Sphalerite (zinc sulfide) is a common mineral, the principle ore of Zinc, and occurs in many distinct colors and forms, making it an important mineral to collectors. Its colors are red, brown, black, green, yellow and rarely colorless. The transparent to translucent red variety is often referred to as Ruby Jack. Some transparent varieties have a dispersion (fire) that is about four times that of a Diamond. Add to that adamantine luster and spectacular colors, and it is one of the most beautiful of all cut gems. Alas, because of its softness (3.5 – 4) it is not suitable for jewelry, so it is relegated to ornamental purposes and gem collectors.
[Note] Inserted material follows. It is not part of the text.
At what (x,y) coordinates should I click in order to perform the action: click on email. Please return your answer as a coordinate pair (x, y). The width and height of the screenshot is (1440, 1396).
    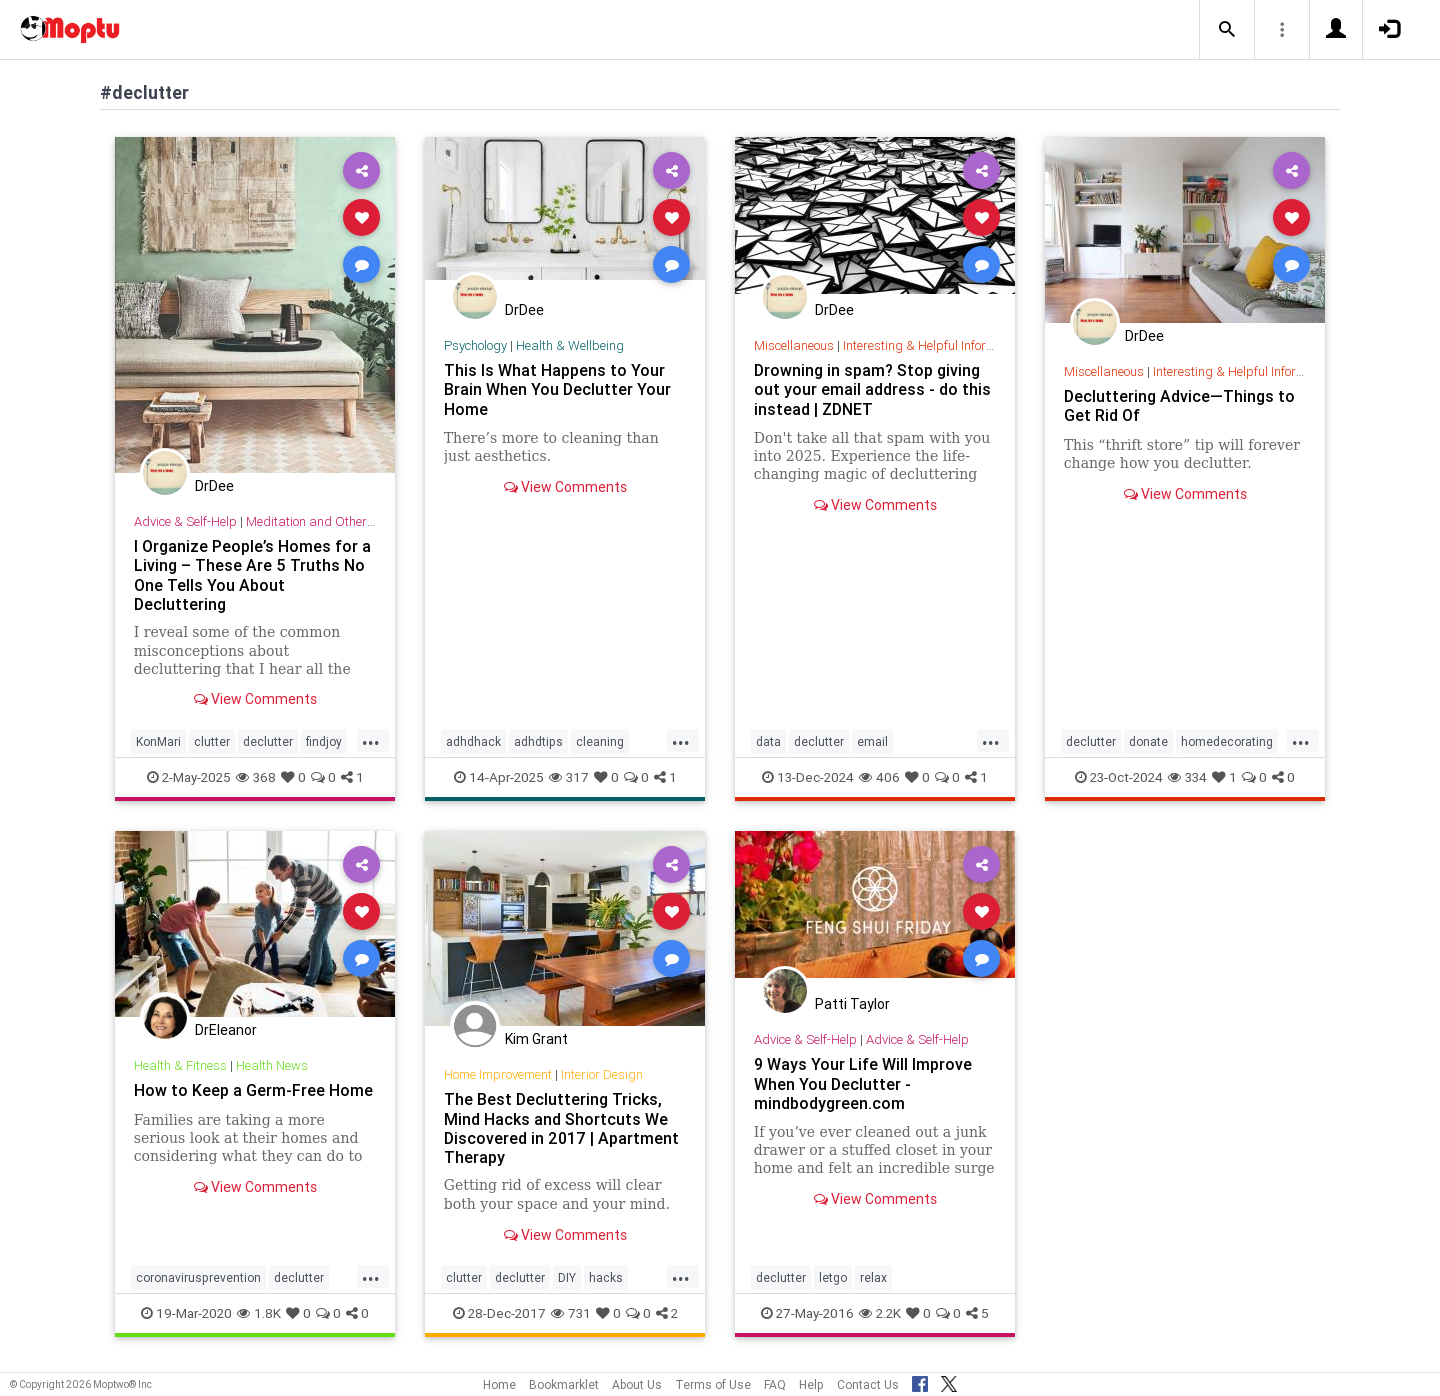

This colorful mineral is associated with numerous aesthetic minerals, including Quartz, Calcite, Pyrite, Fluorite, Dolomite and Barite.
The crystal system for Sphalerite is isometric, most commonly as tetrahedral crystals, usually twinned and grouped together. Also forms dodecahedral and cubic crystals with complex, distorted and curved faces. Other forms include granular, botryoidal, stalactitic, massive and concretionary.
Sphalerite is very common as are quality specimens. Notable localities include Canada, China, Italy, Mexico, Peru, Poland, Russia, Spain and the USA (Connecticut, Tennessee).